RuntimeSessionController¶
The RuntimeSessionController manages the full session lifecycle. It holds references to the active session, its manifest, and backend-specific state.
Starting a Session¶
start_runtime_session() takes a LaunchPlan and:
- Resolves the backend implementation from
LaunchPlan.backend. - Creates the tmux session (for local backends) or connects to the remote endpoint (for REST backends).
- Injects the role via the backend-specific injection strategy.

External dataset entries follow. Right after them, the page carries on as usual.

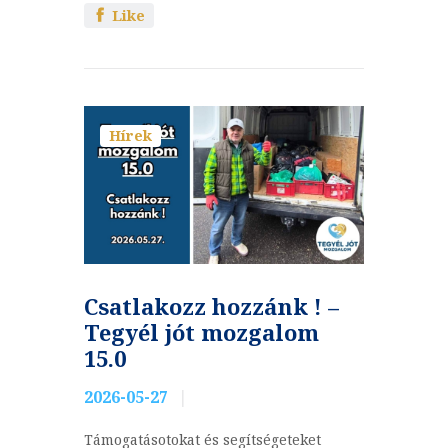
Like
Hírek
Csatlakozz hozzánk ! –
Tegyél jót mozgalom
15.0
2026-05-27
Támogatásotokat és segítségeteket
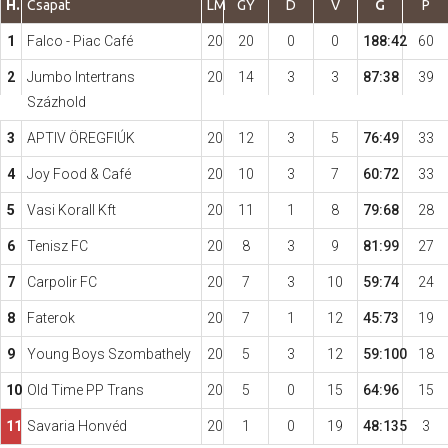
H.
Csapat
LM
GY
D
V
G
P
1
Falco - Piac Café
20
20
0
0
188:42
60
Hasznos
2
Jumbo Intertrans
20
14
3
3
87:38
39
Százhold
3
APTIV ÖREGFIÚK
20
12
3
5
76:49
33
4
Joy Food & Café
20
10
3
7
60:72
33
5
Vasi Korall Kft
20
11
1
8
79:68
28
6
Tenisz FC
20
8
3
9
81:99
27
7
Carpolir FC
20
7
3
10
59:74
24
8
Faterok
20
7
1
12
45:73
19
9
Young Boys Szombathely
20
5
3
12
59:100
18
10
Old Time PP Trans
20
5
0
15
64:96
15
11
Savaria Honvéd
20
1
0
19
48:135
3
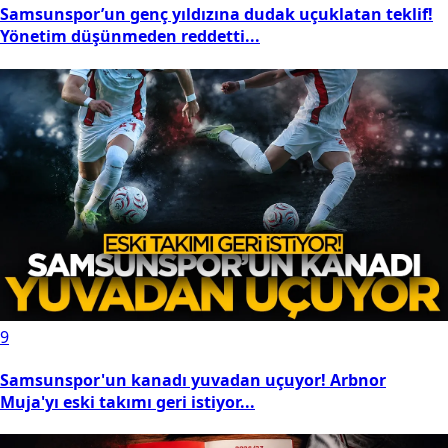
Samsunspor’un genç yıldızına dudak uçuklatan teklif!
Yönetim düşünmeden reddetti...
9
Samsunspor'un kanadı yuvadan uçuyor! Arbnor
Muja'yı eski takımı geri istiyor...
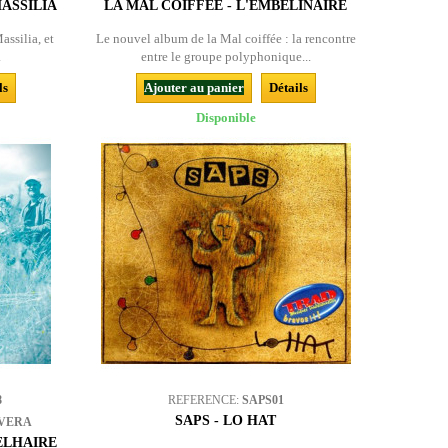
ASSILIA
LA MAL COIFFÉE - L'EMBELINAIRE
ssilia, et
Le nouvel album de la Mal coiffée : la rencontre
.
entre le groupe polyphonique...
ls
Ajouter au panier
Détails
Disponible
8
REFERENCE:
SAPS01
SAPS - LO HAT
LVERA
ELHAIRE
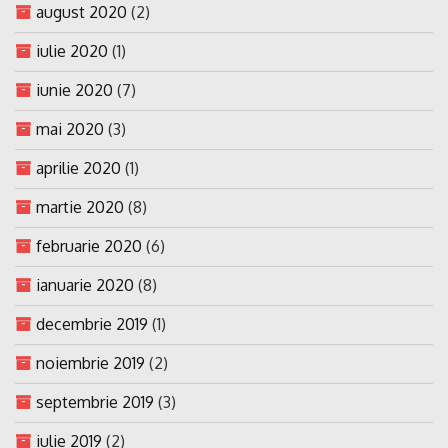
august 2020
(2)
iulie 2020
(1)
iunie 2020
(7)
mai 2020
(3)
aprilie 2020
(1)
martie 2020
(8)
februarie 2020
(6)
ianuarie 2020
(8)
decembrie 2019
(1)
noiembrie 2019
(2)
septembrie 2019
(3)
iulie 2019
(2)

- Persists the session manifest to disk.
- Returns the active
InteractiveSession.
Resuming a Session¶
resume_runtime_session() reattaches to an existing session from a persisted manifest. The resume mechanism is backend-specific:
local_interactive: Reattaches to the existing tmux session.codex_headless: Usesresume <thread_id>to continue the Codex thread.claude_headless: Uses--continueto resume the Claude session.gemini_headless: Uses--resume <persisted-session-id>to resume the Gemini session in the same recorded working directory/project context.
Sending Prompts¶
Once a session is running, send_prompt() delivers a user prompt to the agent and returns the response. For local_interactive sessions, this sends keystrokes to the tmux pane. For headless backends, this invokes the CLI tool with the prompt as an argument.
Stopping a Session¶
terminate() stops the agent process and close() cleans up session resources. For tmux-backed sessions, this kills the tmux session.
Role Injection¶
Role injection is backend-specific and handled during launch plan construction in launch_plan.py:
| Backend | Injection Strategy |
|---|---|
codex_headless / codex_app_server |
Native developer instructions when the role prompt is non-empty |
claude_headless |
Native appended system prompt plus a bootstrap message when the role prompt is non-empty |
gemini_headless |
Bootstrap message when the role prompt is non-empty |
local_interactive |
Tool-dependent native injection or bootstrap, skipped when the role prompt is empty |
The role content comes from the role package (roles/<role>/system-prompt.md) in the agent definition directory.
Versioned Unattended Launch Policy¶
Unattended startup is a versioned launch policy resolved at launch time against the installed CLI version of the target tool. If the installed version does not match a known launch policy, the session fails closed rather than guessing a bootstrap strategy. This prevents silent behavioral drift when CLI tools update their interfaces.
CLI Surface¶
The realm controller exposes a CLI via houmao-cli (the cli.py module) with the following commands:
build-brain— Run the build phase and emit a brain manifest.start-session— Build a launch plan and start a new session.send-prompt— Send a prompt to a running session.gateway-send-prompt— Send a prompt through a gateway-attached session.send-keys— Send raw control input to a resumed session.gateway-interrupt— Submit an interrupt through an attached live gateway.stop-session— Stop a session.attach-gateway— Attach a live gateway to a running session.detach-gateway— Detach a live gateway without stopping the session.gateway-status— Read gateway status from the live gateway or stable state artifact.cleanup-registry— Remove stale shared-registry live-agent directories.mail— Run mailbox operations against a resumed session.
Note:
houmao-cliis a deprecated compatibility entrypoint. The preferred CLI surface ishoumao-mgr(src/houmao/srv_ctrl/cli.py), which provides the same lifecycle operations along with managed agent, gateway, mailbox, and server control. See houmao-mgr CLI reference.